_EXERCISE DIRECTIONS_
As the answer, give every line of the records that includes the word "common".

|---|

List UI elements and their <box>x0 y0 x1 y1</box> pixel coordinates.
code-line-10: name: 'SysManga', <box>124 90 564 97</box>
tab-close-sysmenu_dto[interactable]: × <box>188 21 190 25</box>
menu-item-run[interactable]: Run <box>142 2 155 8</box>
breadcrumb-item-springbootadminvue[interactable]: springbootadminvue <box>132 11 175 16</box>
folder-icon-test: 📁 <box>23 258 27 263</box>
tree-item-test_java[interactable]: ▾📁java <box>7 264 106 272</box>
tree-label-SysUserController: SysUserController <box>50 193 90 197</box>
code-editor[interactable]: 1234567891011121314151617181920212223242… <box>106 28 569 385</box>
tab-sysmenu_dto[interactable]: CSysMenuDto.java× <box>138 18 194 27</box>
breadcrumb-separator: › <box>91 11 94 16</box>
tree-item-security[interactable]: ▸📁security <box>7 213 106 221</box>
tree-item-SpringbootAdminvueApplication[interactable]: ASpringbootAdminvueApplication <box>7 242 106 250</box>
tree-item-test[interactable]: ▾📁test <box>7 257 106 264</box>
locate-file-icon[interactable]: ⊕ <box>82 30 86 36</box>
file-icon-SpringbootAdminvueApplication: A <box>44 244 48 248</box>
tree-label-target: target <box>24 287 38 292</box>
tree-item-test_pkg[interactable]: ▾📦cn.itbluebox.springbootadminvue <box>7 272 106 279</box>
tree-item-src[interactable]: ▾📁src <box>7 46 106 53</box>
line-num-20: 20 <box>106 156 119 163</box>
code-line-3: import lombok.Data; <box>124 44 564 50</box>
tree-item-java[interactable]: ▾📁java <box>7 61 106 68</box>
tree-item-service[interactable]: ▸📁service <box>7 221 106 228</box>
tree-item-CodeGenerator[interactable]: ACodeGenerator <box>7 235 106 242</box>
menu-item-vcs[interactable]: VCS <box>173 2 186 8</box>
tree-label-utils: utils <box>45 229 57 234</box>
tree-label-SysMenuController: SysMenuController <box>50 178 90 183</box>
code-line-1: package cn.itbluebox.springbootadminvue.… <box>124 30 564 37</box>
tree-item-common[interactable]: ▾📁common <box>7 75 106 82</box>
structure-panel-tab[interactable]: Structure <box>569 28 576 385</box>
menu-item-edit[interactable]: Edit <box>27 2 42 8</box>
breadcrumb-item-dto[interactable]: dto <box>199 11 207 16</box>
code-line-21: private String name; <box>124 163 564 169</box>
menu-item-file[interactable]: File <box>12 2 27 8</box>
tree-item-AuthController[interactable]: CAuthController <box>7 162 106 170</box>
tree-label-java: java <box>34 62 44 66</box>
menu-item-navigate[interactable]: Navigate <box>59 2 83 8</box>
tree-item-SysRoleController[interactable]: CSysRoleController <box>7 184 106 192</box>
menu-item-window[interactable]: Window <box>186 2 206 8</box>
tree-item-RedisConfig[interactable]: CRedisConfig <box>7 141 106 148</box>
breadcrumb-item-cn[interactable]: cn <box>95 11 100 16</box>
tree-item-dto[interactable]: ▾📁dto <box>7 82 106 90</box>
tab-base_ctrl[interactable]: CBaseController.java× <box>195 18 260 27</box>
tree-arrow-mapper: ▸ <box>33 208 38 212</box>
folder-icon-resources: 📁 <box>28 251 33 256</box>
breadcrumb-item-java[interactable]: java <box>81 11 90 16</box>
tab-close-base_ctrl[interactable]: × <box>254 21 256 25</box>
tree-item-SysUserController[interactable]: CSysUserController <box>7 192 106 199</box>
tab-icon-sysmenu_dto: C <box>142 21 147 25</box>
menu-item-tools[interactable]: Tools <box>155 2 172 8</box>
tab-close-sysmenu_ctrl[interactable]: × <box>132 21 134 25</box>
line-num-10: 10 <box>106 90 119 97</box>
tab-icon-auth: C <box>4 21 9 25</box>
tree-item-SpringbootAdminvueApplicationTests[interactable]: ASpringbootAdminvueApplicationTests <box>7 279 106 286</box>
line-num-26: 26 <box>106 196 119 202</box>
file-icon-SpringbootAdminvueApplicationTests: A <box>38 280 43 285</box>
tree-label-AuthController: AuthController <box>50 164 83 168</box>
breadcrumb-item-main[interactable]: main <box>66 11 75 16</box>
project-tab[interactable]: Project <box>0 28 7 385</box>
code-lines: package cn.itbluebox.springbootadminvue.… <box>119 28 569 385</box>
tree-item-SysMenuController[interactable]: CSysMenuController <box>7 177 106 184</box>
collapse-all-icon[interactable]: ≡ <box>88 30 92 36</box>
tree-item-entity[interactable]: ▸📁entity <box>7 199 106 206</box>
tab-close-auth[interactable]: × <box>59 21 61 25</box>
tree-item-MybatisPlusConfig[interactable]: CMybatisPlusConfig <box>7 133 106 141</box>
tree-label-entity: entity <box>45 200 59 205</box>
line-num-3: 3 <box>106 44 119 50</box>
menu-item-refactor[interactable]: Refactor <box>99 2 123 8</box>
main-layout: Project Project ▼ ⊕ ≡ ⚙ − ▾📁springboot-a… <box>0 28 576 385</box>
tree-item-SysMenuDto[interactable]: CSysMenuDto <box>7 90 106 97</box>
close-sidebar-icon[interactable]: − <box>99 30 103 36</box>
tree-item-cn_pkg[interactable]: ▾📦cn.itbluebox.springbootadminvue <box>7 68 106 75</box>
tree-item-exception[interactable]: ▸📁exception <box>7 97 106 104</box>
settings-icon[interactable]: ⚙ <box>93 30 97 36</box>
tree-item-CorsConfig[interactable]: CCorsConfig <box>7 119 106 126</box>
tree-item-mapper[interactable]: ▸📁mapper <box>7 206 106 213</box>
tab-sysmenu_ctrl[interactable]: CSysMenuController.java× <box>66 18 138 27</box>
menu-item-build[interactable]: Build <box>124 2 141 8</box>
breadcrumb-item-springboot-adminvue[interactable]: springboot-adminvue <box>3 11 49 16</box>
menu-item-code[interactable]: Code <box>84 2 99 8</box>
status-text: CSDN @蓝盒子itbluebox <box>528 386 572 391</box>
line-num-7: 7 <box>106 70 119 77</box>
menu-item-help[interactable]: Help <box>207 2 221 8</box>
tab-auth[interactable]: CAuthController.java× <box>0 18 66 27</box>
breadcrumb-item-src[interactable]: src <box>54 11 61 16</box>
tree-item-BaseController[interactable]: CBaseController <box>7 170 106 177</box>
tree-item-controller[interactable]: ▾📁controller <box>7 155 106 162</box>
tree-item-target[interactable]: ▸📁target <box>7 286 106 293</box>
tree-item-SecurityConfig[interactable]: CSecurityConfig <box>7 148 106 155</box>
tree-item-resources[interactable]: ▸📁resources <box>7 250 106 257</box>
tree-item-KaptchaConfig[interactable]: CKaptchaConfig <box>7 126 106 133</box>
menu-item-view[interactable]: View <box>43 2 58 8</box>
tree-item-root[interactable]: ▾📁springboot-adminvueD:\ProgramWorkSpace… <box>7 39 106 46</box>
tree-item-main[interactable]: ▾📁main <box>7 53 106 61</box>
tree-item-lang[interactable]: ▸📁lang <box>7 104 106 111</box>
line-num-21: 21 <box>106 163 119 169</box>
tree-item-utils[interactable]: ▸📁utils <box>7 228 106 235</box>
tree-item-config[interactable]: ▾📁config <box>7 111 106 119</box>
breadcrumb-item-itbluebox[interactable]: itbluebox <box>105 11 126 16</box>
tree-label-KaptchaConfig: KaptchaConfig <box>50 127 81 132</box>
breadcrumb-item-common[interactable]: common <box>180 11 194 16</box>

|---|

_TASK OUTPUT_
tree-item-common[interactable]: ▾📁common <box>7 75 106 82</box>
breadcrumb-item-common[interactable]: common <box>180 11 194 16</box>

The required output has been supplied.